La Face B : Salut Bon Enfant, comment ça va ?
Bon Enfant : Ça va pas pire pentoute! Et vous?
(« Ça va pas pire pentoute! » = « Ça va pas mal du tout! » ndlr)
LFB : Ça va bien merci ! Puisqu’on ne vous connaît pas encore très bien en France on va commencer simplement : Qui se cache derrière Bon Enfant ?
B.E : Guillaume et moi (Daphné, guitariste, chanteuse) avons eu l’idée de se partir un band. Nous avions envie de composer des chansons ensemble depuis longtemps. On avait alors nos projets musicaux respectifs (Canailles et Ponctuation notamment) qui prenaient tout notre temps et on habitait deux villes différentes. C’est lorsque Guillaume a déménagé à Montréal que finalement le projet est devenu possible. Nous étions tous deux en quête de changement. Au départ, on imaginait faire un projet un peu plus country/psych, à la Lee and Nancy. Finalement, au fil des compositions, le projet est devenu beaucoup plus éclectique et pop. On a pris notre temps pour bien choisir des camarades musiciens, trouver les «bonnes personnes». C’est ainsi qu’Étienne, Mélissa et Alexandre sont arrivés dans le portrait et que la magie s’est produite.

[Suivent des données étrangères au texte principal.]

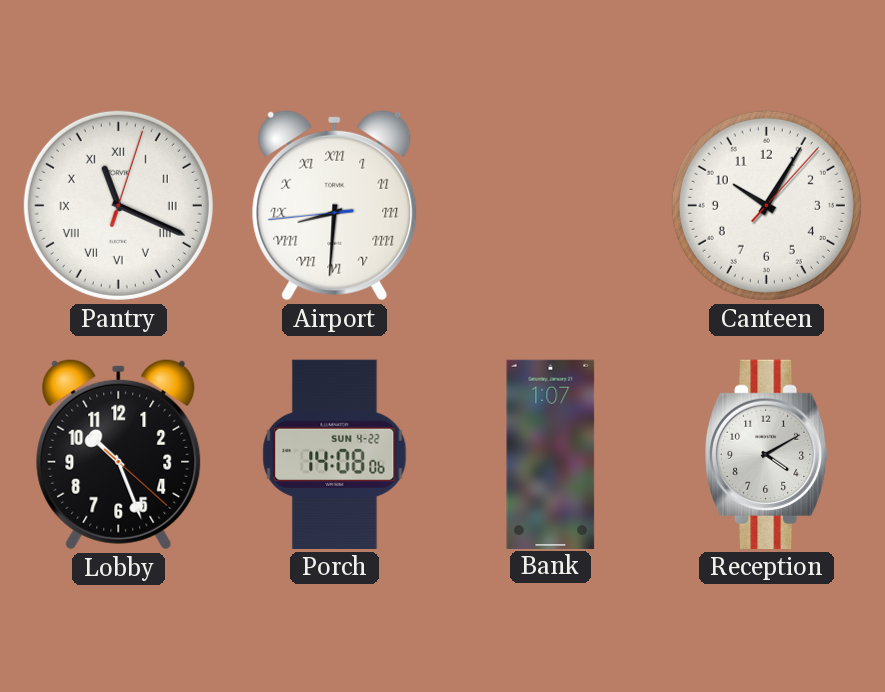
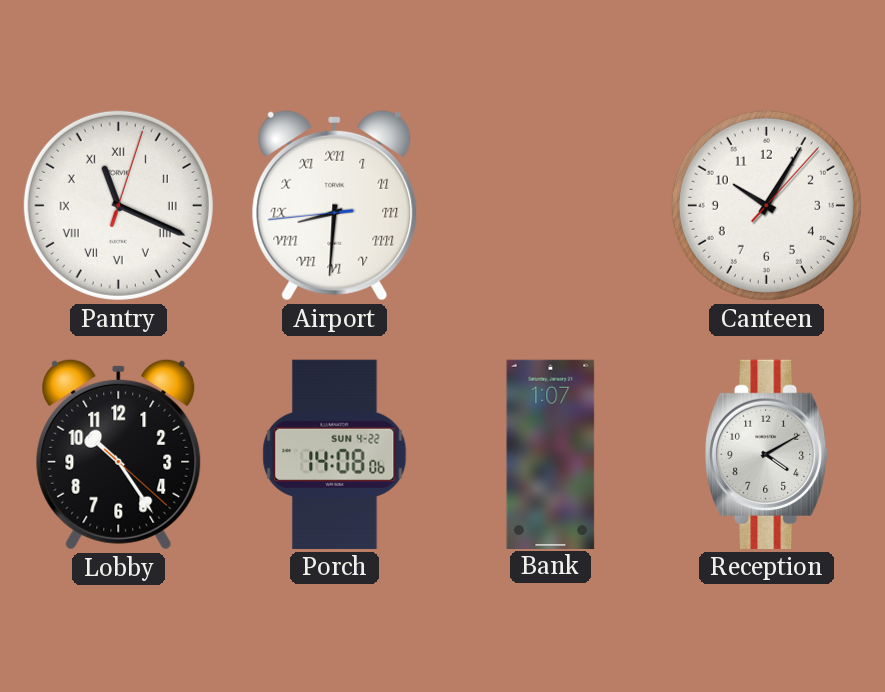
Lobby: 10:26 -> 10:24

LFB : Vous venez tous de projets différents à la base : Est ce que vous considérez Bon Enfant comme un « side project » ? Ou a-t-il pris une importance plus importante pour vous ?
B.E : Je crois que c’est difficile de faire un side project au Québec. T’as pas le choix de mettre tout ton temps et ton énergie si tu veux qu’il y ait un minimum de résultat. J’aime l’idée qu’on a donné tellement d’amour aux chansons, et de regarder ça voler maintenant.
LFB : J’aime beaucoup votre nom. Pour moi Bon Enfant ça me ramène à ce côté joyeux des choses simples et enfantines et qui résonnent avec les chansons, cette idée d’échapper à la maturité, de garder une part d’enfance. Est-ce que le nom vous est venu tout de suite ou a-t-il été influencé par les premières chansons ?
B.E : Trouver un nom de band est pas mal plus difficile que d’écrire un album. On a lancé pleins d’idée jusqu’à se qu’on tombe par hasard sur celui-là. Ça me fait penser à Peter Pan.
LFB : Il y a un vrai côté organique dans votre premier album. C’est okay pour vous de parler d’album de musiciens ? On sent un vrai plaisir communicatif à partager une musique avec une âme.
B.E : Le côté organique vient surement du fait que nous avons pas mal tout enregistré en live. Nous étions tous installés dans la même pièce et nous interprétions les chansons tous ensemble, comme dans les années 1970. Quelques petits overdubs et edits ont été faits, mais glogablement, on a gardé la vibe du studio rendu au mix. On souhaite que notre musique rejoigne le plus de monde possible, on ne perçoit pas notre musique comme en étant une élitiste, mais plutôt rassembleuse.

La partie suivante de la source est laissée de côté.